Drawing on the Smithsons’ interest in understanding how buildings and spaces change over time, as well as on our historical and grounded research, we used photography as a tool to research the evolution of the Economist Plaza and guide our project for the ensemble's restoration.
Working on the Conservation Framework for the Economist Plaza, in conversation with academics and the Smithsons’ family too, we uncovered that the Smithsons had conceived the three buildings as elements of the townscape, “fragments of the city” to be experienced kinetically.
Having catalogued historical photographs, we attempted to map the original patterns of movement within the Plaza, the public space at the heart of the ensemble; "the space between". As a comparison, we set this speculative reading against studies of more recent movement paths, and discovered that the space's original "urban choreography" had been subtly eroded by subsequent changes. As a result, the Plaza had become less vital, more a cut-through than a place to dwell. This research, along with the Smithsons' writings demonstrating their intention to bring vitality to the ensemble, reinforced our aim to make its public space more welcoming and accessible to a wider audience. As such our scheme sought to restore the lost dynamism and to define an urban choreography more attuned to the 21st century.

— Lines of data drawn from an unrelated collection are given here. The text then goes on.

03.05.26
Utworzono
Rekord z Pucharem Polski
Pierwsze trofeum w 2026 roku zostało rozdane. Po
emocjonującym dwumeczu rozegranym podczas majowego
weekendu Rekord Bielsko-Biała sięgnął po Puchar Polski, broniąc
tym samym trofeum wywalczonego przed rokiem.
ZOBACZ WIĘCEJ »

While researching the project, we came across the work of Michael Carapetian, who, in 1964, took the most iconic picture of the complex: “The Man on the Economist Plaza”, possibly one of the most significant images of history of architectural photography.
Rejecting conventional colour photography of empty buildings basking in the sun, Carapetian chose to capture the project in the rain, revealing "the materiality of the building, the sensitivity of the materials used, scale of the elements and how well they fitted in with the context”. His radical approach to photography spawned a whole new approach to recording architecture.
In 2018, DSDHA and Tishman Speyer commissioned Michael to return to the Plaza and capture it once again in his photographs after the complex’s recent restoration.